_TO DO:_
Among the entries below, take the line with "Lei Complementar nº 123/2006" and the line with "Lei Complementar 116/2003", and output them and every line between them exactly, with nothing else.

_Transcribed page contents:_

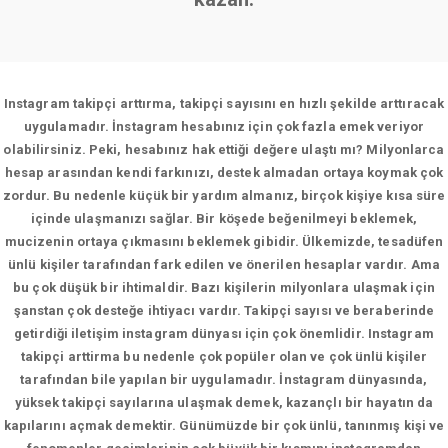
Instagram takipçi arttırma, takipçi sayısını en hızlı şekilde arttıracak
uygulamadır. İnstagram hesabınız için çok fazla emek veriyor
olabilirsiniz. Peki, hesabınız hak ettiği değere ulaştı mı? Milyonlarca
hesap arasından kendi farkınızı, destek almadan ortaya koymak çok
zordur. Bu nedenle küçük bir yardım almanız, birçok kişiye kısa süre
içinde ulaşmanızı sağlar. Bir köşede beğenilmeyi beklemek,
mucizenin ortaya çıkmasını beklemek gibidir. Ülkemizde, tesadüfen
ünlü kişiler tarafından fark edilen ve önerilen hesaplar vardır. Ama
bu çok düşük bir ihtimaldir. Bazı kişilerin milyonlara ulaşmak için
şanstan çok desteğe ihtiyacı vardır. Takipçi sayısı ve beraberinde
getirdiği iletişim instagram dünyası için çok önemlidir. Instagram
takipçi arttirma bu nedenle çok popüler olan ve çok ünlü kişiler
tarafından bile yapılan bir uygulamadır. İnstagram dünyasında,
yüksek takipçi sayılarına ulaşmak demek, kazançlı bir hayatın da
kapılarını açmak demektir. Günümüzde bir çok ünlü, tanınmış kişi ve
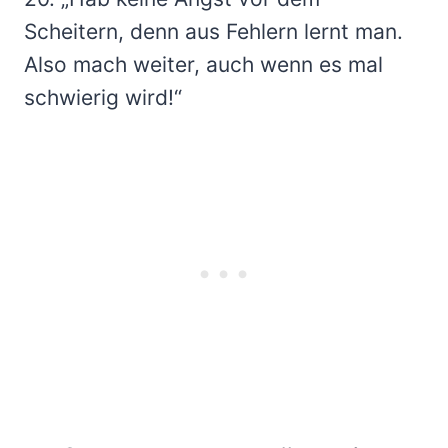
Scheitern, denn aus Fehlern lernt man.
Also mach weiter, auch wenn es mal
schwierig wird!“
--
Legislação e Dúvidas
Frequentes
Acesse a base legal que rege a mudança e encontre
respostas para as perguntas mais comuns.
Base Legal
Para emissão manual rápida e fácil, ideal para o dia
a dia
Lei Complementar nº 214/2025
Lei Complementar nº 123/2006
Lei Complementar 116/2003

_SOLVED EXERCISE:_
Lei Complementar nº 123/2006
Lei Complementar 116/2003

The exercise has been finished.